For more information please contact to the University of Oxford Press Office on +44 (0)1865 280534 or email: press.office@admin.ox.ac.uk.

Notes for Editors:

  • Images of the new building are available to download Softbridge Building_Oxford
  • Please credit photographs to Zaha Hadid Architects.
  • The Middle East Centre
    The Middle East Centre of St Antony’s College is the centre for the interdisciplinary study of the modern Middle East at the University of Oxford. Centre Fellows teach and conduct research in the humanities and social sciences with direct reference to the Arab world, Iran, Israel and Turkey and particular emphasis on the 19th, 20th and 21st centuries.
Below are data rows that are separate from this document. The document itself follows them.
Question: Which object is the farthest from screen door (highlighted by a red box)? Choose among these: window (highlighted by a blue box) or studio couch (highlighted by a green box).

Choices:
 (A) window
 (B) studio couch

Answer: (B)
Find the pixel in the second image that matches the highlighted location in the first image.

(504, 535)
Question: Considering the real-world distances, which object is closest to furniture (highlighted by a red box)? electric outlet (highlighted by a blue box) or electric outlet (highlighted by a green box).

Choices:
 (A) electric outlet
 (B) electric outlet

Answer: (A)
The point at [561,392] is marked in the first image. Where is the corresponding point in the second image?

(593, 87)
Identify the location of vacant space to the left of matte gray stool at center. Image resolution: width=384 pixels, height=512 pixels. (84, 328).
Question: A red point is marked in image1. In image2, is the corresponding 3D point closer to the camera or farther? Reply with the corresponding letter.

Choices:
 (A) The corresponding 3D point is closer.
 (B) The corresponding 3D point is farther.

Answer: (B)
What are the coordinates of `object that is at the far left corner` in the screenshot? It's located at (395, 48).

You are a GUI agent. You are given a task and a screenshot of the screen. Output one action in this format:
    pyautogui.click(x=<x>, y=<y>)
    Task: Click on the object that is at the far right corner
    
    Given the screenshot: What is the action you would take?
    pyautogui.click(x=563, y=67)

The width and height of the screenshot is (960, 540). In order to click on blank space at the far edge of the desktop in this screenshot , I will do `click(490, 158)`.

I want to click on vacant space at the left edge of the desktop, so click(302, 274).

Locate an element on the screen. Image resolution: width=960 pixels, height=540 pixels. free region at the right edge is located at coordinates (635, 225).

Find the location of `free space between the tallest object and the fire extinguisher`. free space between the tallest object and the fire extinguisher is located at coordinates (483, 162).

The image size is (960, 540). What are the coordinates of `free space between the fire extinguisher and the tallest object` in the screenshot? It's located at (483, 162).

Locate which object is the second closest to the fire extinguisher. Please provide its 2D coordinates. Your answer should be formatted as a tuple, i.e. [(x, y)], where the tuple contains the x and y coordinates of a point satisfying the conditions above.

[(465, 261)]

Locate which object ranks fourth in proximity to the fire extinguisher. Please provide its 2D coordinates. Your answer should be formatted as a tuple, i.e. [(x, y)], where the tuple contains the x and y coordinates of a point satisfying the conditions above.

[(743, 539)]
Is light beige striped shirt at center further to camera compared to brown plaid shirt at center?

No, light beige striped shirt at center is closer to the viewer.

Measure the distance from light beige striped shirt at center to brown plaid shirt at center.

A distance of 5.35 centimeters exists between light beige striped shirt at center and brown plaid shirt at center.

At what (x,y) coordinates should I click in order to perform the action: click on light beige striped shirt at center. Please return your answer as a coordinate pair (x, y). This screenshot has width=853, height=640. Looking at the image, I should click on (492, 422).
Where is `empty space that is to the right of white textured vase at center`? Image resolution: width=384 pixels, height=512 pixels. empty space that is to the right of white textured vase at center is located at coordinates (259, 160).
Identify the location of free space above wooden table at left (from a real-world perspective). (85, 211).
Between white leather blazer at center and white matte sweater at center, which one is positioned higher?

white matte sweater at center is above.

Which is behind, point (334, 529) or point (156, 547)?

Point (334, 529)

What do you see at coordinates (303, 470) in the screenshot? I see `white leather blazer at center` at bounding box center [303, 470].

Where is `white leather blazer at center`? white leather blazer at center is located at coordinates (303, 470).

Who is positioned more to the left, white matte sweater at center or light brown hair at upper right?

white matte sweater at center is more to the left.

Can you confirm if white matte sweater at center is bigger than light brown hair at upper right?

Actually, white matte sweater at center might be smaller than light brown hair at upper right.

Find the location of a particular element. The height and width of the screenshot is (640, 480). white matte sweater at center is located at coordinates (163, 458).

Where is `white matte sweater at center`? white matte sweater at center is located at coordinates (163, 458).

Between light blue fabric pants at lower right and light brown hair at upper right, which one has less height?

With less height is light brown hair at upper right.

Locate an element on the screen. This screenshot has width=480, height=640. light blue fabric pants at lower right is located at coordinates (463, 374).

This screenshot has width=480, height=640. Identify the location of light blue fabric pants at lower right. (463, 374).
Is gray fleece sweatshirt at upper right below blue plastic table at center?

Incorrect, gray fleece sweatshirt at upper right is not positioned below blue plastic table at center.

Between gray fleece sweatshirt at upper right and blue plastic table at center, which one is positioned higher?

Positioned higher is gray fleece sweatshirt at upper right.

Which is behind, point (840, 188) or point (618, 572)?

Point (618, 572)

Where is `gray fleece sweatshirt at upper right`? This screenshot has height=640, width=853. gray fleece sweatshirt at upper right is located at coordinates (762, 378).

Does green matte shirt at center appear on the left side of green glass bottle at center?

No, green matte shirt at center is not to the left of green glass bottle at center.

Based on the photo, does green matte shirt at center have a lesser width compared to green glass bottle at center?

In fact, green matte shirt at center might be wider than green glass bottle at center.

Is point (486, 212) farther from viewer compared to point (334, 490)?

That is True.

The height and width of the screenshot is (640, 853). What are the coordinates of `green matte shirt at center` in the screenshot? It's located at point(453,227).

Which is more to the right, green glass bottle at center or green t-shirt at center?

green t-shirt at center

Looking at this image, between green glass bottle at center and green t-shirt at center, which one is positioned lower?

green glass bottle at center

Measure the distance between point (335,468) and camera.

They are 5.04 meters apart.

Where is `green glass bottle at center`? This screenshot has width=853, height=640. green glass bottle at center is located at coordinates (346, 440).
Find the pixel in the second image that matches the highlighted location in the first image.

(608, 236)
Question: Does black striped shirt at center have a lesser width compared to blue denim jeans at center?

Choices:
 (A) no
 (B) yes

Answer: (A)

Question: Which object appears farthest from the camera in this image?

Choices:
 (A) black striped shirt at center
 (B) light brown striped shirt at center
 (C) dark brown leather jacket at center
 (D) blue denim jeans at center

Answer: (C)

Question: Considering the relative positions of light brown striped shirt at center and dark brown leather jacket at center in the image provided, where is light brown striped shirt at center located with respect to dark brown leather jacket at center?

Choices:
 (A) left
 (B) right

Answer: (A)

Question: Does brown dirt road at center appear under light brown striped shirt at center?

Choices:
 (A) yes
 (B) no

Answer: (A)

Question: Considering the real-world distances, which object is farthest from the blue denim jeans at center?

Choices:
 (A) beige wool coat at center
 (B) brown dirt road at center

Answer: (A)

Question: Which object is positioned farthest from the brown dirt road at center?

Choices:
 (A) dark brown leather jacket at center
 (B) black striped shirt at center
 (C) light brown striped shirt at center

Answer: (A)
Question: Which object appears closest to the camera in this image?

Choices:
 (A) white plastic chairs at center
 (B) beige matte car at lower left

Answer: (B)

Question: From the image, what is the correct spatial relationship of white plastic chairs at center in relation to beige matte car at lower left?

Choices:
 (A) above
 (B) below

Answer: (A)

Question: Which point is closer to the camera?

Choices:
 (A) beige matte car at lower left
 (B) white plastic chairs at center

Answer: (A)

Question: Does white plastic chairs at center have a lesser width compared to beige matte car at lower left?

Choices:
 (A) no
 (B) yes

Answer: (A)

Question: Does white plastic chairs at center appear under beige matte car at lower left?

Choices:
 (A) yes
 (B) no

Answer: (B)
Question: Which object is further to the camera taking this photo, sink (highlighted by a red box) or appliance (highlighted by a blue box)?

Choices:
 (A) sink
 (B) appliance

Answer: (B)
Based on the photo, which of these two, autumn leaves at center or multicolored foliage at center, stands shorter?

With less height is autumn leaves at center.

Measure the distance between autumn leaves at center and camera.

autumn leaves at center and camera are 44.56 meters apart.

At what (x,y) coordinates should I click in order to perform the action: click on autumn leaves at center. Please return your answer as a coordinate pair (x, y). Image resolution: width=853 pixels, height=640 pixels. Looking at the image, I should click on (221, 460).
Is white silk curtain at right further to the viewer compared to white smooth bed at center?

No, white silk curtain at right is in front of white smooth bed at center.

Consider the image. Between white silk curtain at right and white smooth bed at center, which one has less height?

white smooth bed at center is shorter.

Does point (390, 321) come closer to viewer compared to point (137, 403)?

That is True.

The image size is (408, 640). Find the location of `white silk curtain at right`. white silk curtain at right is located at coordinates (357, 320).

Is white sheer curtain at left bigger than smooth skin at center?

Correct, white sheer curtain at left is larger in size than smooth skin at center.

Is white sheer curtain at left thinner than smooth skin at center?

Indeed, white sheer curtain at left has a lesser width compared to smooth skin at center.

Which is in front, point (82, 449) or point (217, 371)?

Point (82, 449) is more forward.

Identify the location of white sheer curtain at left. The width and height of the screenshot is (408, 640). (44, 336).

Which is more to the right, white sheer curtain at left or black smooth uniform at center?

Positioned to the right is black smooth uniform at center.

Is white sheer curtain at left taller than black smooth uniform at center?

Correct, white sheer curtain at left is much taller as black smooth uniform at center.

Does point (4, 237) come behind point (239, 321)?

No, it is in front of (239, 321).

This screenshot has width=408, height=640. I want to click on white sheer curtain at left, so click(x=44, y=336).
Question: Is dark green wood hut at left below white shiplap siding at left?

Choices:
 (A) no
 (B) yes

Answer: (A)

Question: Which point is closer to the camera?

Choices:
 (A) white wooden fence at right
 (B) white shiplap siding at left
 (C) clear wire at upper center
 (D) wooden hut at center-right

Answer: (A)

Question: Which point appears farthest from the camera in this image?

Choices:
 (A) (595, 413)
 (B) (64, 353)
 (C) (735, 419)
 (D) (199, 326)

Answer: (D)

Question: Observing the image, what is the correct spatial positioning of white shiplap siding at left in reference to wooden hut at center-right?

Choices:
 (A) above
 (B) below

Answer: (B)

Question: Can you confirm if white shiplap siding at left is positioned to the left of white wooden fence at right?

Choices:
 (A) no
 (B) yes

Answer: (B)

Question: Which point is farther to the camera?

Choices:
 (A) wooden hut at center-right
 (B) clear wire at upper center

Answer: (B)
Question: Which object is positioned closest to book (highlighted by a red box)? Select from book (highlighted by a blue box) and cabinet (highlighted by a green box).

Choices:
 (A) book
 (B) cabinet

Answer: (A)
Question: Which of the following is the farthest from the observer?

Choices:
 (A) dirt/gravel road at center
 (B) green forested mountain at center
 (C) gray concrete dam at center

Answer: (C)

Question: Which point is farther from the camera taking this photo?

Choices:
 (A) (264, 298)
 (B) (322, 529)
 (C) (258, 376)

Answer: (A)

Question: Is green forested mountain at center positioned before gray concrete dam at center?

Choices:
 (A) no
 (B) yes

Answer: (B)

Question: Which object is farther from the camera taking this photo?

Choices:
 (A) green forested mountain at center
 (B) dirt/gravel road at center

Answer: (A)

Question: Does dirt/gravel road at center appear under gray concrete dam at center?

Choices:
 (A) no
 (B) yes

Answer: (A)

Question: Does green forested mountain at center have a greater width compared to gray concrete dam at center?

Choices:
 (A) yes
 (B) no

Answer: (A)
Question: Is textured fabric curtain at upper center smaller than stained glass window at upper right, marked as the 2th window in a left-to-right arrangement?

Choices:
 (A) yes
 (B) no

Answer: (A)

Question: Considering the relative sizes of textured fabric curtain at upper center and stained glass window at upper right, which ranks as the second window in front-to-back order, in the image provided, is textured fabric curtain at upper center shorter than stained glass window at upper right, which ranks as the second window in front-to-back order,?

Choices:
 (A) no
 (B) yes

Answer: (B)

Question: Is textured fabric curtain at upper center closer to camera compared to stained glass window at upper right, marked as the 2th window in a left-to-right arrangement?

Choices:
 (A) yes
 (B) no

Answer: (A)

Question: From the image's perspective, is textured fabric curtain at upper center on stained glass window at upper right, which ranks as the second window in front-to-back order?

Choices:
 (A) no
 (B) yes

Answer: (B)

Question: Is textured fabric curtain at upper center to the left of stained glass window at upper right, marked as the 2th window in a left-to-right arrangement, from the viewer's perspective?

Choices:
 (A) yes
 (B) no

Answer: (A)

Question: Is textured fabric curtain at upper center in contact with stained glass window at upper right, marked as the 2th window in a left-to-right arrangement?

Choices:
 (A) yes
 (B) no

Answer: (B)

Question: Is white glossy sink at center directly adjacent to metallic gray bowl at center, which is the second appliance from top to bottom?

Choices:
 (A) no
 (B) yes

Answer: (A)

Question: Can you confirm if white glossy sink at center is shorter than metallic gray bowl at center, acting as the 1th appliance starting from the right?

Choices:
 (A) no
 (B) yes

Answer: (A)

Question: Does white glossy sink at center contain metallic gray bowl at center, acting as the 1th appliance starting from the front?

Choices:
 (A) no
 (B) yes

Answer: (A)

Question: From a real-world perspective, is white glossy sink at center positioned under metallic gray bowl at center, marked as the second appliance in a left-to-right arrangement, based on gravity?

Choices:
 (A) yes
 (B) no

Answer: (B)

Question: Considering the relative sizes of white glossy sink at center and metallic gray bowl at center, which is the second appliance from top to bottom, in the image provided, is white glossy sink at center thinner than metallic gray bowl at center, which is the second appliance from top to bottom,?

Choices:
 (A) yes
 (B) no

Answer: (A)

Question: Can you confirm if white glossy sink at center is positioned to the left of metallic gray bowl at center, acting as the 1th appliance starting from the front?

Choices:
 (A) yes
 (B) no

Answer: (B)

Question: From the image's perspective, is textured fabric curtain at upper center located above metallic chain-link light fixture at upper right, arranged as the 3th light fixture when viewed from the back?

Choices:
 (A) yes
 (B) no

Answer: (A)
For more information, go to http://www.sant.ox.ac.uk/mec/index.html.
  • The Campaign for the University of Oxford
    In 2008, the University of Oxford officially launched the biggest fundraising campaign among European universities to raise a minimum of £1.25 billion for the collegiate University. The Oxford Thinking Campaign reached its initial target in March 2012 and the University now has a new target of £3 billion.

    The campaign is supporting students and the student experience, investing in new and existing academic posts and programmes and ensuring that the University of Oxford has the buildings and infrastructure to facilitate its world-class research and teaching.

    To find out more, visit www.campaign.ox.ac.uk.
  • Zaha Hadid
    The Investcorp Building will be Zaha Hadid Architects’ fifth building the in the UK after the Maggie’s Centre in Fife; the Riverside Museum, Glasgow; the Evelyn Grace Academy, Brixton; and the London Aquatics Centre.

    Among her many awards, Zaha Hadid has received the 2004 Pritzker Prize, architecture’s highest honour. Two of her buildings have been awarded the Stirling Prize by the Royal Institute of British Architects; the MAXXI: Italian National Museum of 21st Century Arts in Rome (2010) and the Evelyn Grace Academy in London (2011).

    Other recent awards include UNESCO naming Hadid an Artist for Peace and the Republic of France honoring her with the Commandeur de l’Ordre des Arts et des Lettres. Zaha Hadid was also included in TIME magazine’s list of the ‘100 Most Influential People in the World’ and Forbes List of the ‘World’s Most Powerful Women’.

    Zaha Hadid has held the Kenzo Tange Chair at Harvard, the Sullivan Chair at the University of Illinois and taught the masters studio at Columbia. She currently teaches at the University of Applied Arts, Vienna and is the visiting professor of architectural design at Yale.

    About Investcorp

    Investcorp is a leading provider and manager of alternative investment products. It has offices in New York, London and Bahrain and is publicly traded on the Bahrain Bourse (INVCORP). Investcorp has three main business areas: corporate investment in the US, Europe and the Gulf, real estate investment in the US and global hedge funds. As at 30 June 2012, Investcorp had $11.5 billion in assets under management. Further information is available at www.investcorp.com.
  • Nemir Kirdar
    Iraq-born Nemir Kirdar is Investcorp’s Executive Chairman and CEO. He began his banking career in New York in 1969 and joined The Chase Manhattan Bank, New York, in 1974. After overseeing Chase's banking network in the Arabian Gulf from 1976 to 1981, he founded Investcorp in 1982.

    Mr Kirdar graduated in Economics from the University of the Pacific in California and holds an MBA from Fordham University in New York along with honorary degrees from Georgetown University, Washington DC; the University of the Pacific, California; and Richmond, the American International University in London. With his long interest in education, he has served on advisory boards at Georgetown, Harvard, Columbia and Cambridge Universities. He is the author of two published books on his native Iraq and his own life story.